Return all lines of the records that contain the word "game".

MATERIAL FOR THIS EXERCISE START

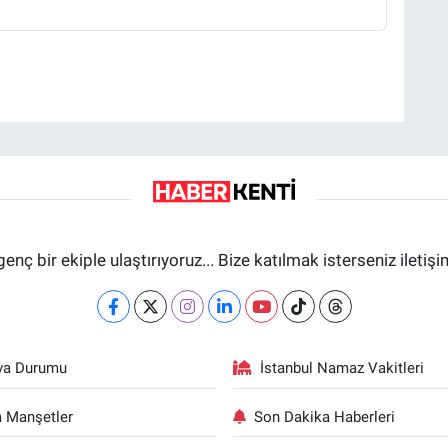
genç bir ekiple ulaştırıyoruz... Bize katılmak isterseniz iletiş
va Durumu
İstanbul Namaz Vakitleri
 Manşetler
Son Dakika Haberleri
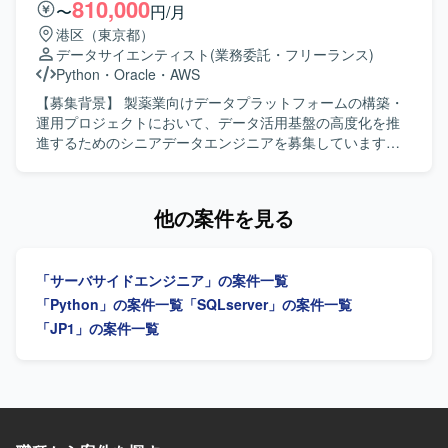
定されています。
い工程に関わることで、上流から下流まで一貫した開発経
810,000
〜
円/月
験を積むことができます。パッケージソフトウェアの改修
港区（東京都）
を通じて、既存システムの理解力や改善提案力を高めるこ
データサイエンティスト
(業務委託・フリーランス)
とができます。 【開発環境】 言語はPythonおよびSQLを使
Python
・
Oracle
・
AWS
用し、データベースはOracleを利用いたします。開発ツー
ルとしてDocker、VSCode、Gitなどを用いて作業を行いま
【募集背景】 製薬業向けデータプラットフォームの構築・
す。
運用プロジェクトにおいて、データ活用基盤の高度化を推
進するためのシニアデータエンジニアを募集しています。
【作業内容】 製薬業向けデータプラットフォームの構築・
運用プロジェクトにおいて、AWS・Snowflakeを活用したデ
ータパイプラインの設計・開発・最適化を担当していただ
他の案件を見る
きます。SQLを用いた大規模データ処理、データパイプラ
インの構築・運用、システム間データ連携の実現に加え、
従来型データウェアハウスとモダンデータスタック双方の
「サーバサイドエンジニア」の案件一覧
知見を活かしながら、データ活用基盤の高度化を推進して
いただきます。関係者と連携しながらデータ統合およびデ
「Python」の案件一覧
「SQLserver」の案件一覧
ータ活用基盤の構築を推進していただきます。 【求める人
「JP1」の案件一覧
物像】 大規模データ処理やデータパイプライン設計に主体
的に取り組み、関係者と連携しながらデータ活用基盤の高
度化をリードしていただける方を求めています。 【ポジシ
ョンの魅力】 製薬業向けのデータ分析基盤において、従来
型データウェアハウスとモダンデータスタックを組み合わ
せた先進的なデータプラットフォーム構築に関わることが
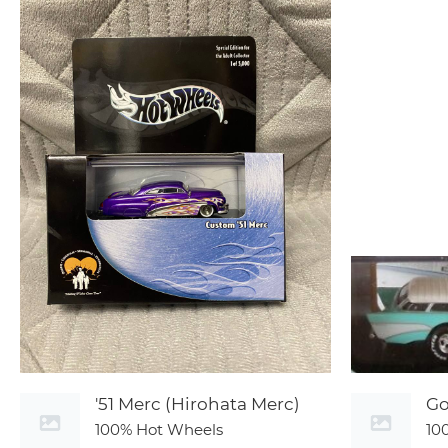
'51 Merc (Hirohata Merc)
G
100% Hot Wheels
10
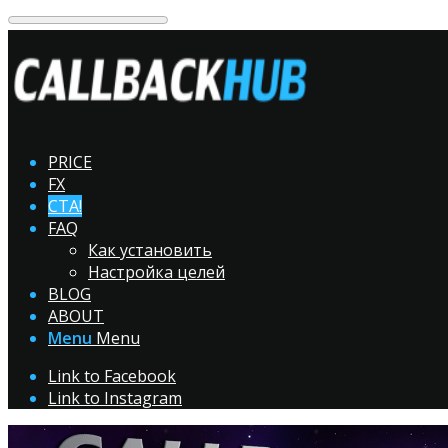
PRICE
FX
CTA!
FAQ
Как установить
Настройка целей
BLOG
ABOUT
Menu
Menu
Link to Facebook
Link to Instagram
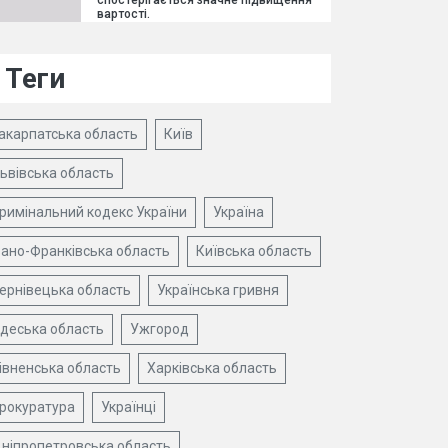
спостерігається значне підвищення
вартості.
Теги
акарпатська область
Київ
ьвівська область
римінальний кодекс України
Україна
вано-Франківська область
Київська область
ернівецька область
Українська гривня
деська область
Ужгород
івненська область
Харківська область
рокуратура
Українці
ніпропетровська область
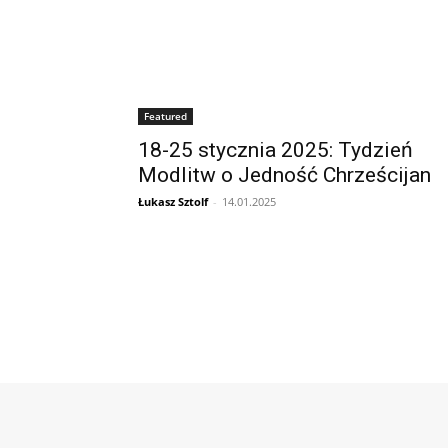
Featured
18-25 stycznia 2025: Tydzień
Modlitw o Jedność Chrześcijan
Łukasz Sztolf
-
14.01.2025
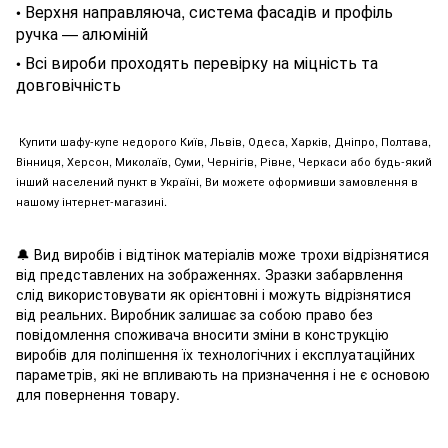
Верхня направляюча, система фасадів и профіль
•
ручка — алюміній
Всі вироби проходять перевірку на міцність та
•
довговічність
Купити шафу-купе недорого Київ, Львів, Одеса, Харків, Дніпро, Полтава,
Вінниця, Херсон, Миколаїв, Суми, Чернігів, Рівне, Черкаси або будь-який
інший населений пункт в Україні, Ви можете оформивши замовлення в
нашому інтернет-магазині.
🔔
Вид виробів і відтінок матеріалів може трохи відрізнятися
від представлених на зображеннях. Зразки забарвлення
слід використовувати як орієнтовні і можуть відрізнятися
від реальних. Виробник залишає за собою право без
повідомлення споживача вносити зміни в конструкцію
виробів для поліпшення їх технологічних і експлуатаційних
параметрів, які не впливають на призначення і не є основою
для повернення товару.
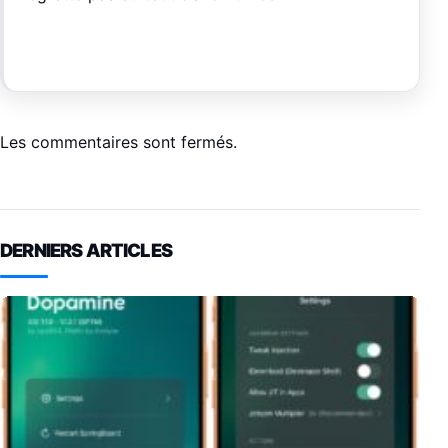
Les commentaires sont fermés.
DERNIERS ARTICLES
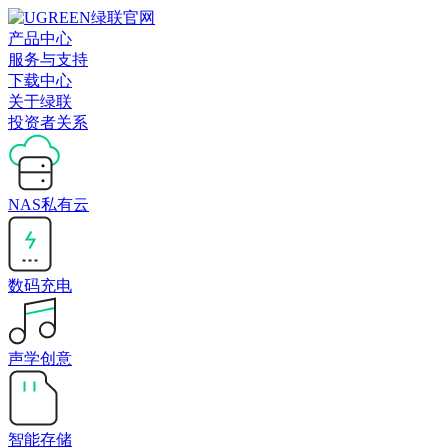
产品中心
服务与支持
下载中心
关于绿联
投资者关系
NAS私有云
数码充电
声学创意
智能存储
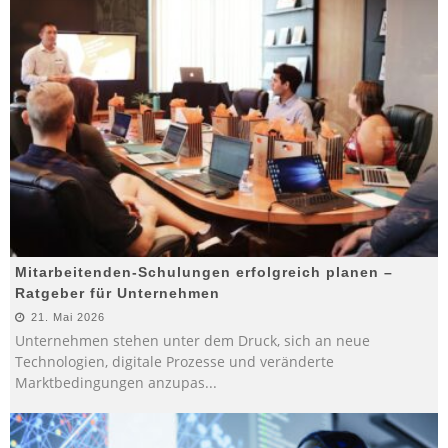
Mitarbeitenden-Schulungen erfolgreich planen –
Ratgeber für Unternehmen
21. Mai 2026
Unternehmen stehen unter dem Druck, sich an neue
Technologien, digitale Prozesse und veränderte
Marktbedingungen anzupas
...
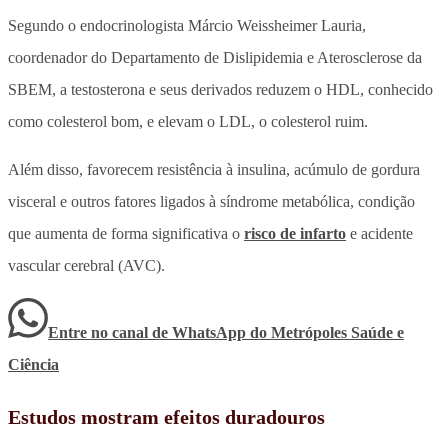
Segundo o endocrinologista Márcio Weissheimer Lauria,
coordenador do Departamento de Dislipidemia e Aterosclerose da
SBEM, a testosterona e seus derivados reduzem o HDL, conhecido
como colesterol bom, e elevam o LDL, o colesterol ruim.
Além disso, favorecem resistência à insulina, acúmulo de gordura
visceral e outros fatores ligados à síndrome metabólica, condição
que aumenta de forma significativa o
risco de infarto
e acidente
vascular cerebral (AVC).
Entre no canal de WhatsApp
do
Metrópoles Saúde e
Ciência
Estudos mostram efeitos duradouros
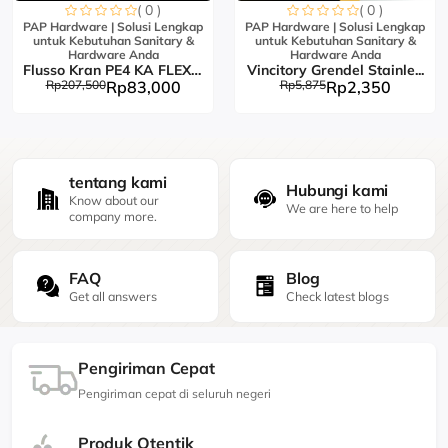
( 0 )
( 0 )
PAP Hardware | Solusi Lengkap
PAP Hardware | Solusi Lengkap
untuk Kebutuhan Sanitary &
untuk Kebutuhan Sanitary &
Hardware Anda
Hardware Anda
Flusso Kran PE4 KA FLEX L...
Vincitory Grendel Stainle...
Rp207,500
Rp83,000
Rp5,875
Rp2,350
tentang kami
Hubungi kami
Know about our
We are here to help
company more.
FAQ
Blog
Get all answers
Check latest blogs
Pengiriman Cepat
Pengiriman cepat di seluruh negeri
Produk Otentik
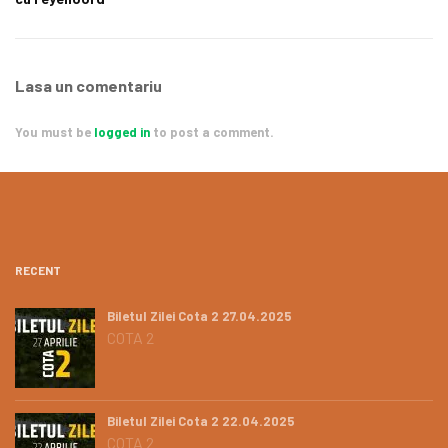
Lasa un comentariu
You must be
logged in
to post a comment.
RECENT
Biletul Zilei Cota 2 27.04.2025
COTA 2
Biletul Zilei Cota 2 22.04.2025
COTA 2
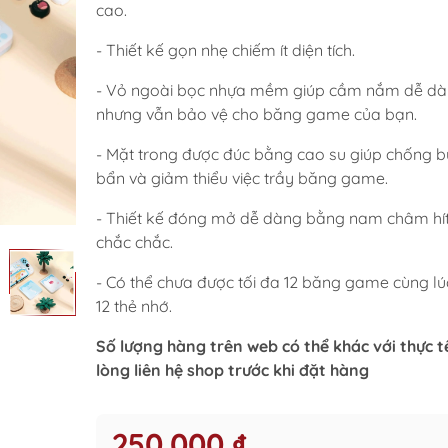
cao.
- Thiết kế gọn nhẹ chiếm ít diện tích.
- Vỏ ngoài bọc nhựa mềm giúp cầm nắm dễ d
nhưng vẫn bảo vệ cho băng game của bạn.
- Mặt trong được đúc bằng cao su giúp chống bụ
bẩn và giảm thiểu việc trầy băng game.
- Thiết kế đóng mở dễ dàng bằng nam châm hít
chắc chắc.
- Có thể chưa được tối đa 12 băng game cùng lú
12 thẻ nhớ.
Số lượng hàng trên web có thể khác với thực tế
lòng liên hệ shop trước khi đặt hàng
250.000 ₫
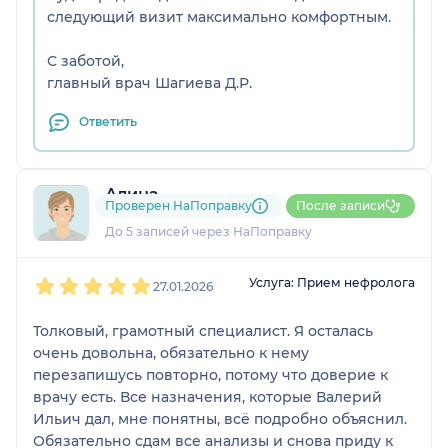
следующий визит максимально комфортным.
С заботой,
главный врач Шагиева Д.Р.
Ответить
Алина
Проверен НаПоправку
После записи
1 отзыв
До 5 записей через НаПоправку
1
2
3
4
5
Услуга: Прием нефролога
27.01.2026
Толковый, грамотный специалист. Я осталась
очень довольна, обязательно к нему
перезапишусь повторно, потому что доверие к
врачу есть. Все назначения, которые Валерий
Ильич дал, мне понятны, всё подробно объяснил.
Обязательно сдам все анализы и снова приду к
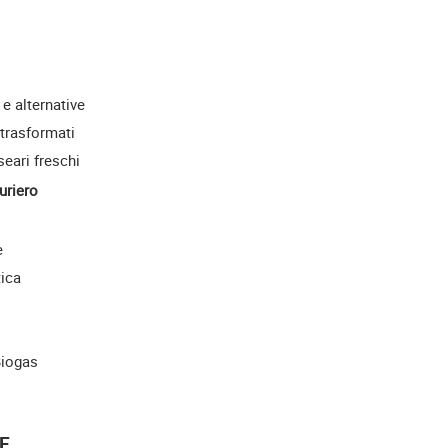
 e alternative
 trasformati
seari freschi
uriero
e
tica
Biogas
E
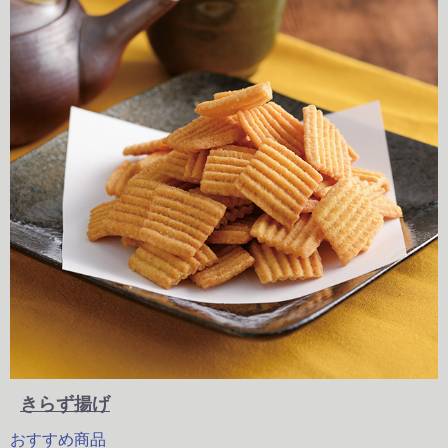
きらず揚げ
おすすめ商品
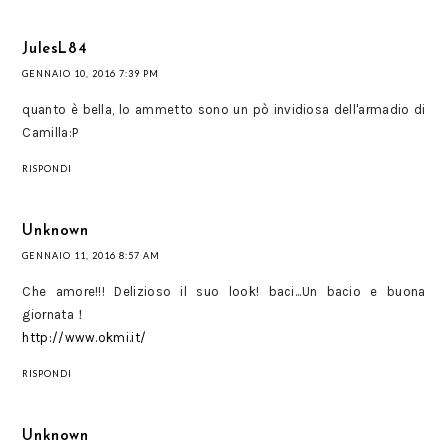
JulesL84
GENNAIO 10, 2016 7:39 PM
quanto è bella, lo ammetto sono un pò invidiosa dell'armadio di
Camilla:P
RISPONDI
Unknown
GENNAIO 11, 2016 8:57 AM
Che amore!!! Delizioso il suo look! baci...Un bacio e buona
giornata！
http://www.okmi.it/
RISPONDI
Unknown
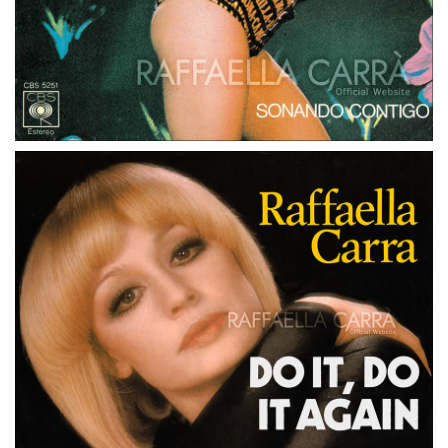
45 GIRI
PAESI BASSI
FIESTA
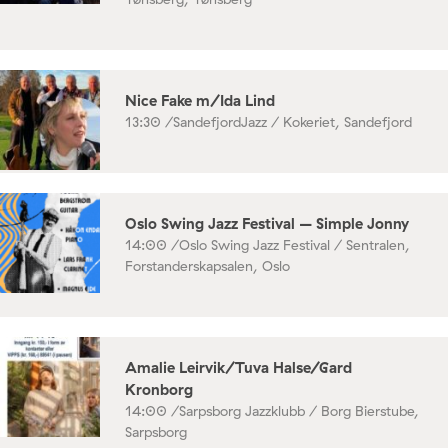
Nice Fake m/Ida Lind
13:30 /
SandefjordJazz / Kokeriet, Sandefjord
Oslo Swing Jazz Festival – Simple Jonny
14:00 /
Oslo Swing Jazz Festival / Sentralen,
Forstanderskapsalen, Oslo
Amalie Leirvik/Tuva Halse/Gard
Kronborg
14:00 /
Sarpsborg Jazzklubb / Borg Bierstube,
Sarpsborg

MATERIAL FOR THIS EXERCISE END

> _RESULT OF THIS TASK_:
nhưng vẫn bảo vệ cho băng game của bạn.
bẩn và giảm thiểu việc trầy băng game.
- Có thể chưa được tối đa 12 băng game cùng lú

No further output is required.